- Born: 15 October 1887 Spalding
- Died: 15 December 1975 (aged 88) Palo Alto
- Education: Yale University, University of Missouri
- Occupation: Geologist, professor, writer
- Employer: Yale University (1920–1956) ;
- Position held: president (1949–), chair (1938–1946), professor emeritus (1956–), research associate (1956–)

= Chester Ray Longwell =

American geologist

Chester Ray Longwell (15 October 1887 – 15 December 1975) was an American geologist who conducted extensive research into the geology of the Basin and Range province in Nevada. His fieldwork led to a more complete understanding of Paleozoic and lower Mesozoic stratigraphic sequence in the southern Great Basin.
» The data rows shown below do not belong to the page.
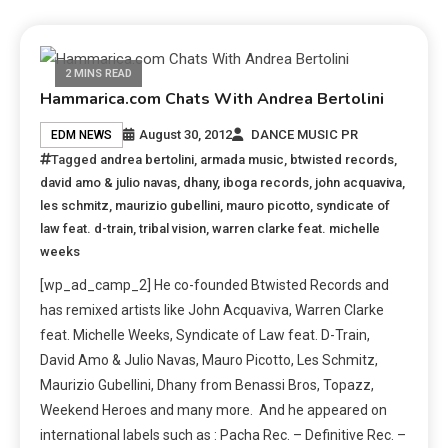
2 MINS READ
Hammarica.com Chats With Andrea Bertolini
August 30, 2012
DANCE MUSIC PR
EDM NEWS
Tagged
andrea bertolini
,
armada music
,
btwisted records
,
david amo & julio navas
,
dhany
,
iboga records
,
john acquaviva
,
les schmitz
,
maurizio gubellini
,
mauro picotto
,
syndicate of
law feat. d-train
,
tribal vision
,
warren clarke feat. michelle
weeks
[wp_ad_camp_2] He co-founded Btwisted Records and
has remixed artists like John Acquaviva, Warren Clarke
feat. Michelle Weeks, Syndicate of Law feat. D-Train,
David Amo & Julio Navas, Mauro Picotto, Les Schmitz,
Maurizio Gubellini, Dhany from Benassi Bros, Topazz,
Weekend Heroes and many more. And he appeared on
international labels such as : Pacha Rec. – Definitive Rec. –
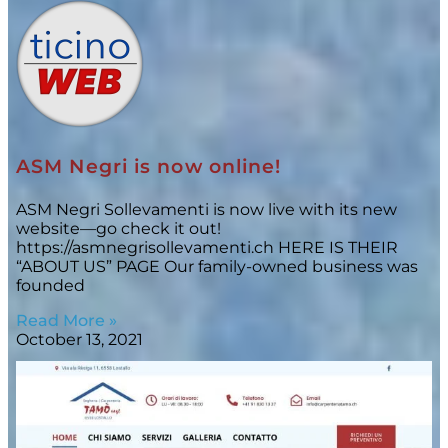
ASM Negri is now online!
ASM Negri Sollevamenti is now live with its new
website—go check it out!
https://asmnegrisollevamenti.ch HERE IS THEIR
“ABOUT US” PAGE Our family-owned business was
founded
Read More »
October 13, 2021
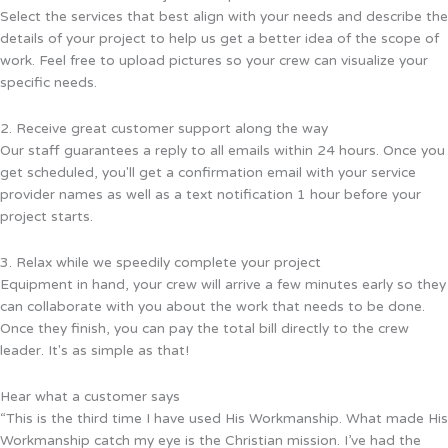
Select the services that best align with your needs and describe the
details of your project to help us get a better idea of the scope of
work. Feel free to upload pictures so your crew can visualize your
specific needs.
2. Receive great customer support along the way
Our staff guarantees a reply to all emails within 24 hours. Once you
get scheduled, you'll get a confirmation email with your service
provider names as well as a text notification 1 hour before your
project starts.
3. Relax while we speedily complete your project
Equipment in hand, your crew will arrive a few minutes early so they
can collaborate with you about the work that needs to be done.
Once they finish, you can pay the total bill directly to the crew
leader. It's as simple as that!
Hear what a customer says
“This is the third time I have used His Workmanship. What made His
Workmanship catch my eye is the Christian mission. I’ve had the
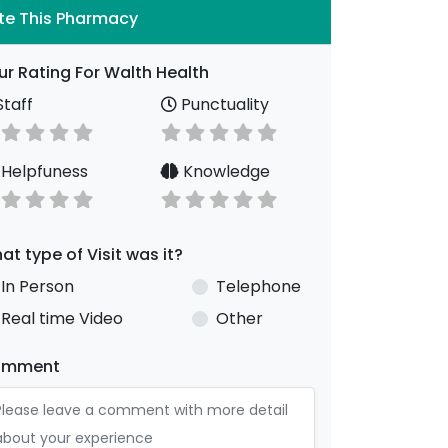
te This Pharmacy
ur Rating For Walth Health
taff
Punctuality
Helpfuness
Knowledge
at type of Visit was it?
In Person
Telephone
Real time Video
Other
omment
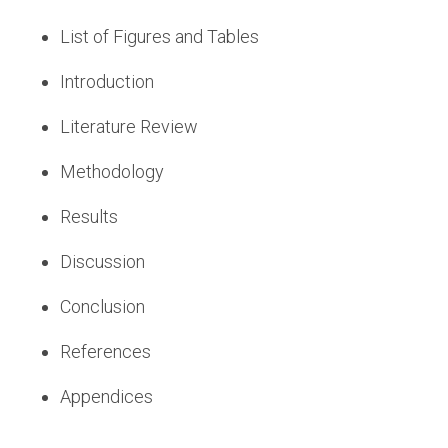
List of Figures and Tables
Introduction
Literature Review
Methodology
Results
Discussion
Conclusion
References
Appendices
Elected a Fellow of the Geological Society of America in 1923, Longwell served as society's president in 1949. He was elected a member of the National Academy of Sciences in 1935. From 1953 to 1954, he served as president, American Geological Institute. He was elected to the American Philosophical Society in 1948 and the American Academy of Arts and Sciences in 1953.

Chester Ray Longwell was born on 15 October 1887 near Spalding, Missouri to John Kilgore and Julia (Megown) Longwell. He earned his bachelor's degree at University of Missouri and his Ph.D. at Yale. He taught at Yale from 1920 to 1956. He died at his home in Palo Alto, California on 15 December 1975.